= Exercise prompt =
Repeat each entry in the listing word for word.
**** Records for processing ****
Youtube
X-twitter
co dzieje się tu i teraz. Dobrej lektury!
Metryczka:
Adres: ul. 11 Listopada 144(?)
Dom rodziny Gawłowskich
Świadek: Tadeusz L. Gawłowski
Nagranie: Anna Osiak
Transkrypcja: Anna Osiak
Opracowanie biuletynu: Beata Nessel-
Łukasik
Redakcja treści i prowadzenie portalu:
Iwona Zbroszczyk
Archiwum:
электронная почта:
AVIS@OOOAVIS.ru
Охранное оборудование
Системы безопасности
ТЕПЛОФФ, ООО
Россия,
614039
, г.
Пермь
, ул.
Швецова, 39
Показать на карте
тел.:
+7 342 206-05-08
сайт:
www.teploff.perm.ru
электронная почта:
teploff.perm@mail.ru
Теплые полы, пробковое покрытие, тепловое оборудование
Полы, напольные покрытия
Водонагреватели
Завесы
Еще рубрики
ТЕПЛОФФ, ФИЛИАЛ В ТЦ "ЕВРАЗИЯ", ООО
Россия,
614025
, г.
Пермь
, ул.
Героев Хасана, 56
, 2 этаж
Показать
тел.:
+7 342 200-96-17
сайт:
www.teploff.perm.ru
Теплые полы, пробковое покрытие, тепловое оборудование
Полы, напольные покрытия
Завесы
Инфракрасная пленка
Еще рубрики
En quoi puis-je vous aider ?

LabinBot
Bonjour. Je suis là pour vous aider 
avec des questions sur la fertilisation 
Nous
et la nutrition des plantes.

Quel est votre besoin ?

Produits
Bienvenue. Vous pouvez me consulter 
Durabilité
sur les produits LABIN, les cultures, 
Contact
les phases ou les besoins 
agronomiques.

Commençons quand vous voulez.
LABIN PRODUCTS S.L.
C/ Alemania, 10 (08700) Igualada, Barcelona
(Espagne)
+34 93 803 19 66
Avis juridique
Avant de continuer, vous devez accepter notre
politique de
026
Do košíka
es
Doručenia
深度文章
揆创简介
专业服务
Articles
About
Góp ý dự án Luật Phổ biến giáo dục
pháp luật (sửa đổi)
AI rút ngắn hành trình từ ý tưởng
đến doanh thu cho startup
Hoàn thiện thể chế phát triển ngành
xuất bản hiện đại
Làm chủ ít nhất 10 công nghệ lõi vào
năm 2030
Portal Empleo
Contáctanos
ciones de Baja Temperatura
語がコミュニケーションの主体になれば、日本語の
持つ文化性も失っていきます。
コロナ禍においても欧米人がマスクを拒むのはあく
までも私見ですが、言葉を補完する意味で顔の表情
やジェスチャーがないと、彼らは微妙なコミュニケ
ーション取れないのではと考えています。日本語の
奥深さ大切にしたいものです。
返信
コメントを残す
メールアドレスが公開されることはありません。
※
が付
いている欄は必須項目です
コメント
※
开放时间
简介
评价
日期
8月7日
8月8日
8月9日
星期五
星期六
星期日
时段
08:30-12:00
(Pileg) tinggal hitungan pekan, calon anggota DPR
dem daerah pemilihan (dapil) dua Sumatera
****
= Response area =
Youtube
X-twitter
co dzieje się tu i teraz. Dobrej lektury!
Metryczka:
Adres: ul. 11 Listopada 144(?)
Dom rodziny Gawłowskich
Świadek: Tadeusz L. Gawłowski
Nagranie: Anna Osiak
Transkrypcja: Anna Osiak
Opracowanie biuletynu: Beata Nessel-
Łukasik
Redakcja treści i prowadzenie portalu:
Iwona Zbroszczyk
Archiwum:
электронная почта:
AVIS@OOOAVIS.ru
Охранное оборудование
Системы безопасности
ТЕПЛОФФ, ООО
Россия,
614039
, г.
Пермь
, ул.
Швецова, 39
Показать на карте
тел.:
+7 342 206-05-08
сайт:
www.teploff.perm.ru
электронная почта:
teploff.perm@mail.ru
Теплые полы, пробковое покрытие, тепловое оборудование
Полы, напольные покрытия
Водонагреватели
Завесы
Еще рубрики
ТЕПЛОФФ, ФИЛИАЛ В ТЦ "ЕВРАЗИЯ", ООО
Россия,
614025
, г.
Пермь
, ул.
Героев Хасана, 56
, 2 этаж
Показать
тел.:
+7 342 200-96-17
сайт:
www.teploff.perm.ru
Теплые полы, пробковое покрытие, тепловое оборудование
Полы, напольные покрытия
Завесы
Инфракрасная пленка
Еще рубрики
En quoi puis-je vous aider ?

LabinBot
Bonjour. Je suis là pour vous aider 
avec des questions sur la fertilisation 
Nous
et la nutrition des plantes.

Quel est votre besoin ?

Produits
Bienvenue. Vous pouvez me consulter 
Durabilité
sur les produits LABIN, les cultures, 
Contact
les phases ou les besoins 
agronomiques.

Commençons quand vous voulez.
LABIN PRODUCTS S.L.
C/ Alemania, 10 (08700) Igualada, Barcelona
(Espagne)
+34 93 803 19 66
Avis juridique
Avant de continuer, vous devez accepter notre
politique de
026
Do košíka
es
Doručenia
深度文章
揆创简介
专业服务
Articles
About
Góp ý dự án Luật Phổ biến giáo dục
pháp luật (sửa đổi)
AI rút ngắn hành trình từ ý tưởng
đến doanh thu cho startup
Hoàn thiện thể chế phát triển ngành
xuất bản hiện đại
Làm chủ ít nhất 10 công nghệ lõi vào
năm 2030
Portal Empleo
Contáctanos
ciones de Baja Temperatura
語がコミュニケーションの主体になれば、日本語の
持つ文化性も失っていきます。
コロナ禍においても欧米人がマスクを拒むのはあく
までも私見ですが、言葉を補完する意味で顔の表情
やジェスチャーがないと、彼らは微妙なコミュニケ
ーション取れないのではと考えています。日本語の
奥深さ大切にしたいものです。
返信
コメントを残す
メールアドレスが公開されることはありません。
※
が付
いている欄は必須項目です
コメント
※
开放时间
简介
评价
日期
8月7日
8月8日
8月9日
星期五
星期六
星期日
时段
08:30-12:00
(Pileg) tinggal hitungan pekan, calon anggota DPR
dem daerah pemilihan (dapil) dua Sumatera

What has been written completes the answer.